- WHAT IS REQUIRED -
Your answer should hold all lines of the entries that include the word "πρέπει".

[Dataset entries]
▬▬▬

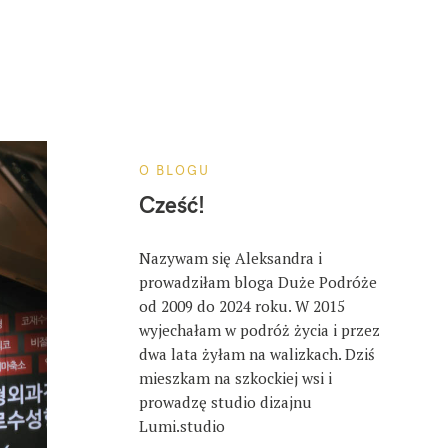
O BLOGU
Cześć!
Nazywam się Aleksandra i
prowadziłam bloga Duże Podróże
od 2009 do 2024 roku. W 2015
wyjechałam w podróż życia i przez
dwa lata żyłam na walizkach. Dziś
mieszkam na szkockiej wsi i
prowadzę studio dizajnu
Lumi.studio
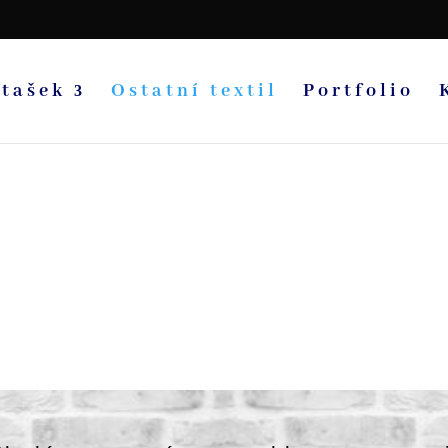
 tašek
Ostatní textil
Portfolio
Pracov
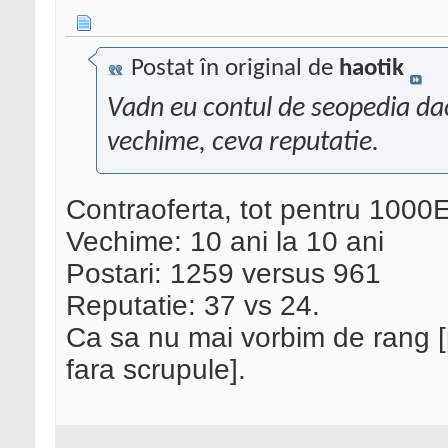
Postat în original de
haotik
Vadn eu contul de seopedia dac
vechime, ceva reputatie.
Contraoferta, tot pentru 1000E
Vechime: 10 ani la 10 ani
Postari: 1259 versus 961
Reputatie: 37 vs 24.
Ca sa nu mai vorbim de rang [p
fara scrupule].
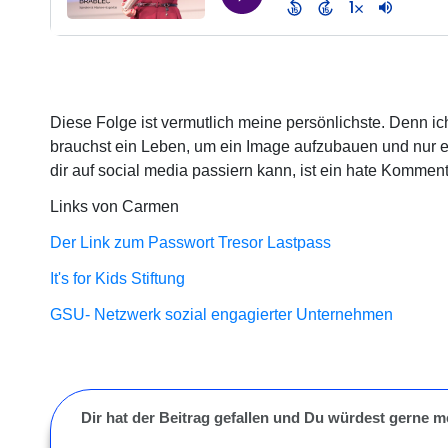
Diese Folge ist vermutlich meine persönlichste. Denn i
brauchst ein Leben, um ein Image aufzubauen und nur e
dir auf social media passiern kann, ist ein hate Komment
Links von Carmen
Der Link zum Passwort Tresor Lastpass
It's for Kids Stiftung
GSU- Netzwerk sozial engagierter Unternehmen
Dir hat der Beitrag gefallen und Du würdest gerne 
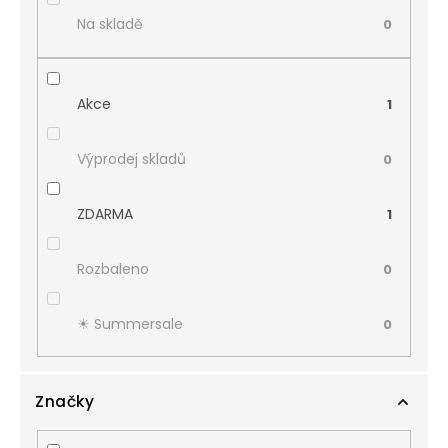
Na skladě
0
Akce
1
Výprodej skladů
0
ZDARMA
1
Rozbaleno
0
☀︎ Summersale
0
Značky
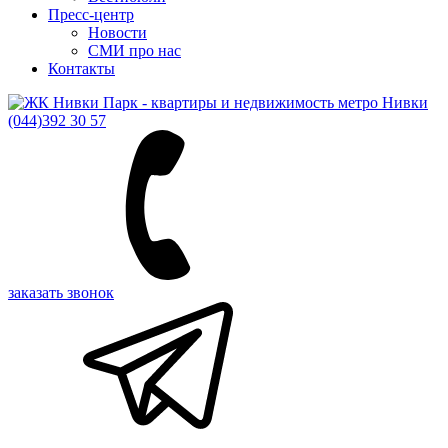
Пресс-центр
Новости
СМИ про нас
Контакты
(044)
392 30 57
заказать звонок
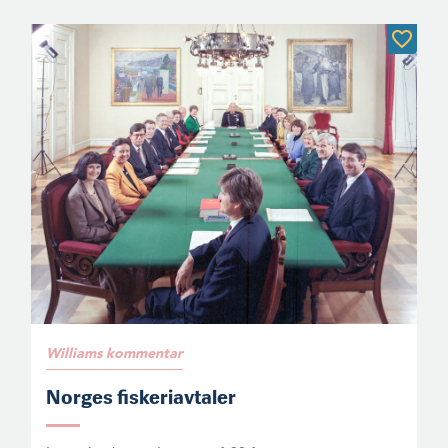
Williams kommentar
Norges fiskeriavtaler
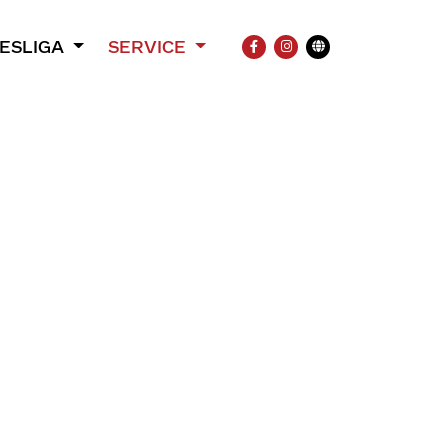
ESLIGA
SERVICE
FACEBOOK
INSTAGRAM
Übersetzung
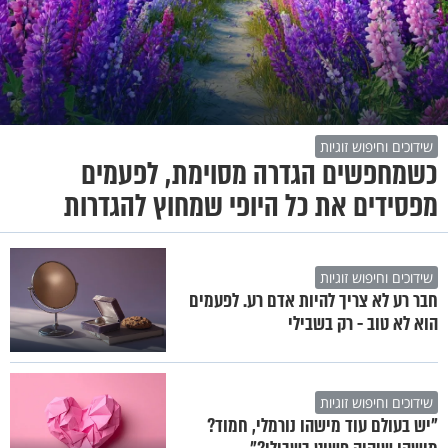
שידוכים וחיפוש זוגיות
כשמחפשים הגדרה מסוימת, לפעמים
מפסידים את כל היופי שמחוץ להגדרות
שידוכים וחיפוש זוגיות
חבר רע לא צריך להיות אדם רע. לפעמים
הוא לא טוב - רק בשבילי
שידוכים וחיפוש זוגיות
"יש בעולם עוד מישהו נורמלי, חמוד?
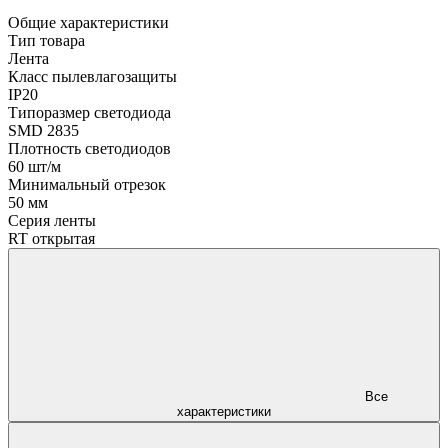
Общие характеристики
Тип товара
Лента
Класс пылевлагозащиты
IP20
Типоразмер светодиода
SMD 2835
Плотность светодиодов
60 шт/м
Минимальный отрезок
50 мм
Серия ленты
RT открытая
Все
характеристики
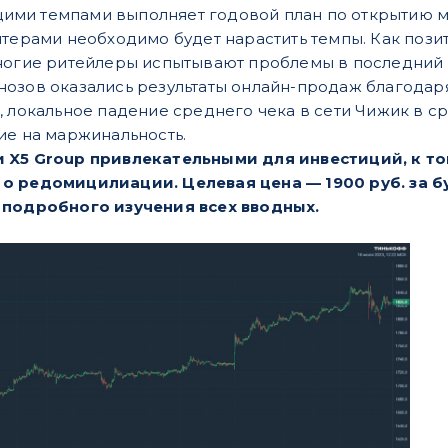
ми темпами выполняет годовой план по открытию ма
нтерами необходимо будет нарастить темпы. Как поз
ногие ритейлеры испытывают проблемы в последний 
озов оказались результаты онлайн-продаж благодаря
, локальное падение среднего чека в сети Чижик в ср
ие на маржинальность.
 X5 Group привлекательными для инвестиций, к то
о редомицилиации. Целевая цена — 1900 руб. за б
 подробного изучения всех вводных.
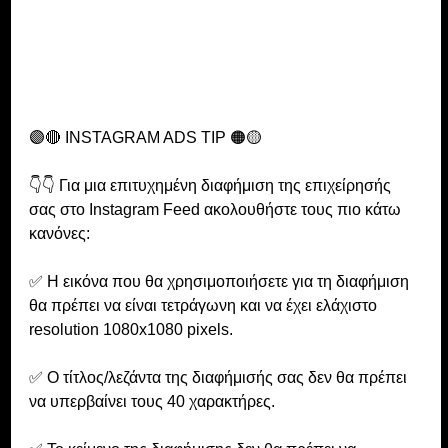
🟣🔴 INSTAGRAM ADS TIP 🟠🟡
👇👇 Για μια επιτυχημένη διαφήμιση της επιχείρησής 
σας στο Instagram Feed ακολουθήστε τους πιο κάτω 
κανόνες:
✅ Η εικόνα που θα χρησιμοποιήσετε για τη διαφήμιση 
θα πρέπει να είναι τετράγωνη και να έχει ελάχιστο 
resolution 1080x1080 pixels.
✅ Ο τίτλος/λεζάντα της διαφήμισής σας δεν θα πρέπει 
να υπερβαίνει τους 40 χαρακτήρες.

▬▬▬

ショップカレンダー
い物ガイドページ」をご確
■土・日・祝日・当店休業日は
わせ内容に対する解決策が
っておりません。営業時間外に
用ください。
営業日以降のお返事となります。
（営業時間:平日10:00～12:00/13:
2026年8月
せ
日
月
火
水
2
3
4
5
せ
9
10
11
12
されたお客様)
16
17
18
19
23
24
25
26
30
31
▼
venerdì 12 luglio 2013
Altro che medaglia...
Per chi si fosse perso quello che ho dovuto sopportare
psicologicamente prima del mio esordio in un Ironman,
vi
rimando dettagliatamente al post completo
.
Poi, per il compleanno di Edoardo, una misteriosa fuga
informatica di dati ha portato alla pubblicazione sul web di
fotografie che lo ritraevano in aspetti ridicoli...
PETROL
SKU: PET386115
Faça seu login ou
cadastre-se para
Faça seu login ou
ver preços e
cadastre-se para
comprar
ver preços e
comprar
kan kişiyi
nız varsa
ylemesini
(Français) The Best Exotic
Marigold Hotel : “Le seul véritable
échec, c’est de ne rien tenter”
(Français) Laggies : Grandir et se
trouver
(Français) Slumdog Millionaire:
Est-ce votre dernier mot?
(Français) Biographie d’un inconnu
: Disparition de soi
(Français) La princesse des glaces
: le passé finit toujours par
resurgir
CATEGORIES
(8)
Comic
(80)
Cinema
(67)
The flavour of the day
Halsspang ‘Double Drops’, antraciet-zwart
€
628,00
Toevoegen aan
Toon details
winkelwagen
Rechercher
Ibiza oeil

▬▬▬

- OUTPUT OF THE TASK -
θα πρέπει να είναι τετράγωνη και να έχει ελάχιστο 
✅ Ο τίτλος/λεζάντα της διαφήμισής σας δεν θα πρέπει 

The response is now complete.